── Extracted records
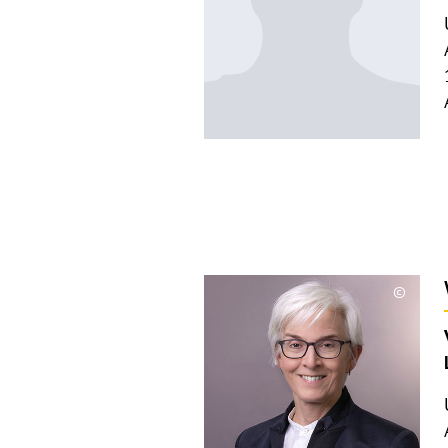
©
Copyri
aufkla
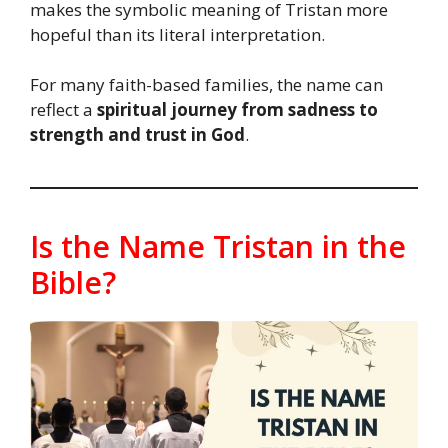
makes the symbolic meaning of Tristan more
hopeful than its literal interpretation.
For many faith-based families, the name can
reflect a
spiritual journey from sadness to
strength and trust in God
.
Is the Name Tristan in the
Bible?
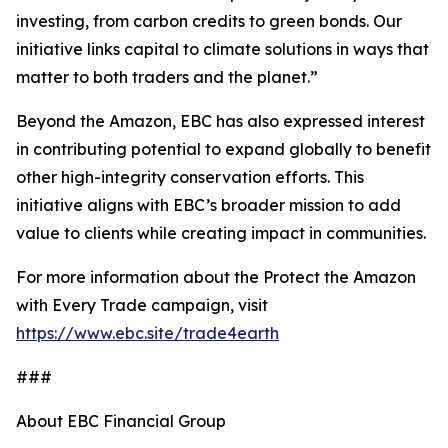
investing, from carbon credits to green bonds. Our
initiative links capital to climate solutions in ways that
matter to both traders and the planet.”
Beyond the Amazon, EBC has also expressed interest
in contributing potential to expand globally to benefit
other high-integrity conservation efforts. This
initiative aligns with EBC’s broader mission to add
value to clients while creating impact in communities.
For more information about the Protect the Amazon
with Every Trade campaign, visit
https://www.ebc.site/trade4earth
###
About EBC Financial Group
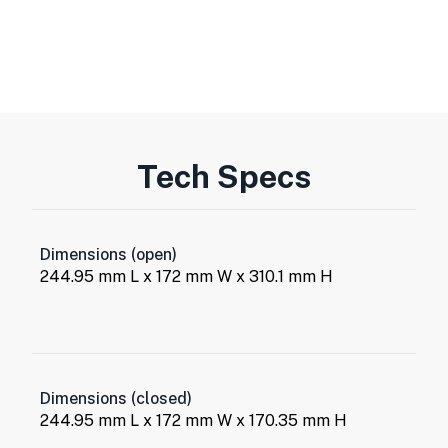
Tech Specs
Dimensions (open)
244.95 mm L x 172 mm W x 310.1 mm H
Dimensions (closed)
244.95 mm L x 172 mm W x 170.35 mm H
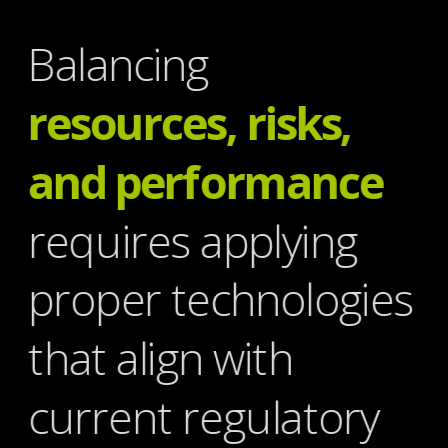
Balancing
resources, risks, 
and performance
requires applying 
proper technologies 
that align with 
current regulatory 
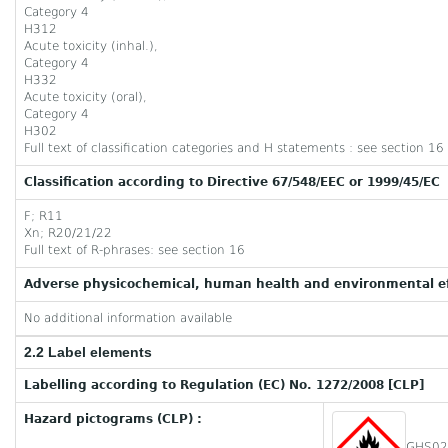
Category 4
H312
Acute toxicity (inhal.),
Category 4
H332
Acute toxicity (oral),
Category 4
H302
Full text of classification categories and H statements : see section 16
Classification according to Directive 67/548/EEC or 1999/45/EC
F; R11
Xn; R20/21/22
Full text of R-phrases: see section 16
Adverse physicochemical, human health and environmental ef
No additional information available
2.2 Label elements
Labelling according to Regulation (EC) No. 1272/2008 [CLP]
Hazard pictograms (CLP) :
GHS02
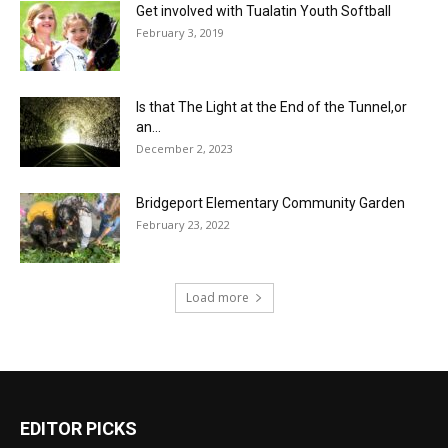
Get involved with Tualatin Youth Softball
February 3, 2019
Is that The Light at the End of the Tunnel,or
an...
December 2, 2023
Bridgeport Elementary Community Garden
February 23, 2022
Load more
EDITOR PICKS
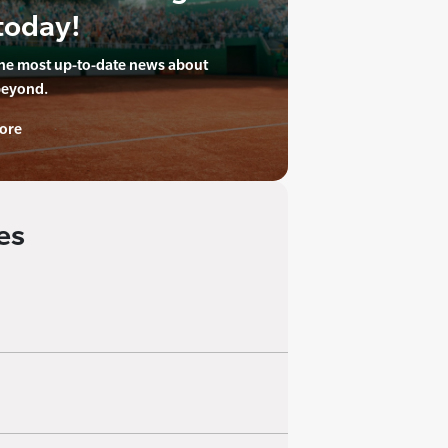
today!
the most up-to-date news about
beyond.
ore
es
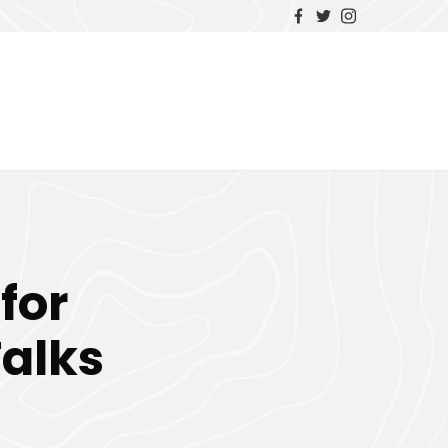
for
alks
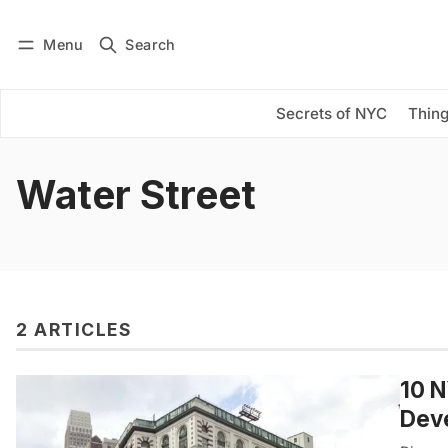
Menu
Search
Log in
Subscribe
Secrets of NYC
Thing
Water Street
2 ARTICLES
10 N
Dev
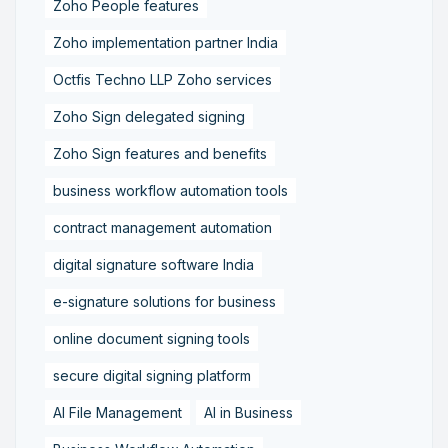
Zoho People features
Zoho implementation partner India
Octfis Techno LLP Zoho services
Zoho Sign delegated signing
Zoho Sign features and benefits
business workflow automation tools
contract management automation
digital signature software India
e-signature solutions for business
online document signing tools
secure digital signing platform
AI File Management
AI in Business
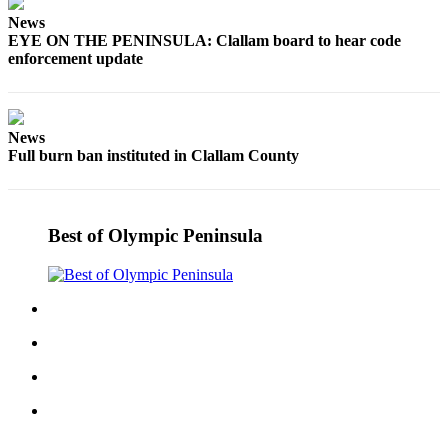
Story
Idea
News
EYE ON THE PENINSULA: Clallam board to hear code
enforcement update
Sports
College
Sports
News
Full burn ban instituted in Clallam County
High
School
Sports
Best of Olympic Peninsula
Outdoors
&
Recreation
Submit
Sports
Results
Life
Arts &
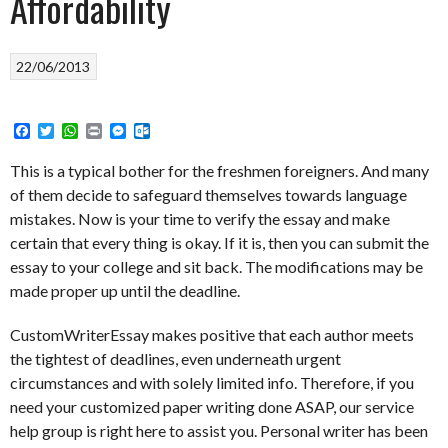
Affordability
22/06/2013
Facebook
Twitter
WhatsApp
Print
Messenger
Outlook.com
This is a typical bother for the freshmen foreigners. And many
of them decide to safeguard themselves towards language
mistakes. Now is your time to verify the essay and make
certain that every thing is okay. If it is, then you can submit the
essay to your college and sit back. The modifications may be
made proper up until the deadline.
CustomWriterEssay makes positive that each author meets
the tightest of deadlines, even underneath urgent
circumstances and with solely limited info. Therefore, if you
need your customized paper writing done ASAP, our service
help group is right here to assist you. Personal writer has been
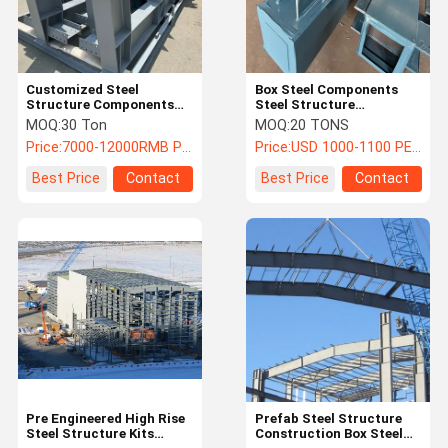
Customized Steel
Box Steel Components
Structure Components
Steel Structure
Sets For Prefabricated
Fabrication
MOQ:
30 Ton
MOQ:
20 TONS
Building
Prefabricated Building
Price:
7000-12000RMB Per Ton
Price:
USD 1000-1100 PER TON
Best Price
Contact
Best Price
Contact
Home
Products
About Us
Factory Tour
Pre Engineered High Rise
Prefab Steel Structure
Steel Structure Kits
Construction Box Steel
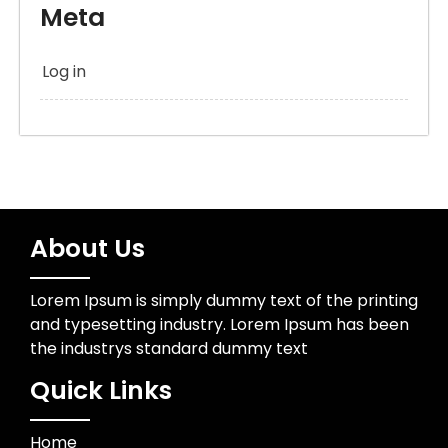
Meta
Log in
About Us
Lorem Ipsum is simply dummy text of the printing
and typesetting industry. Lorem Ipsum has been
the industrys standard dummy text
Quick Links
Home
────
• _About this exercise_
Review the entries above and return every line where "digital" appears.

• _Exercise output_
digital signature software India
secure digital signing platform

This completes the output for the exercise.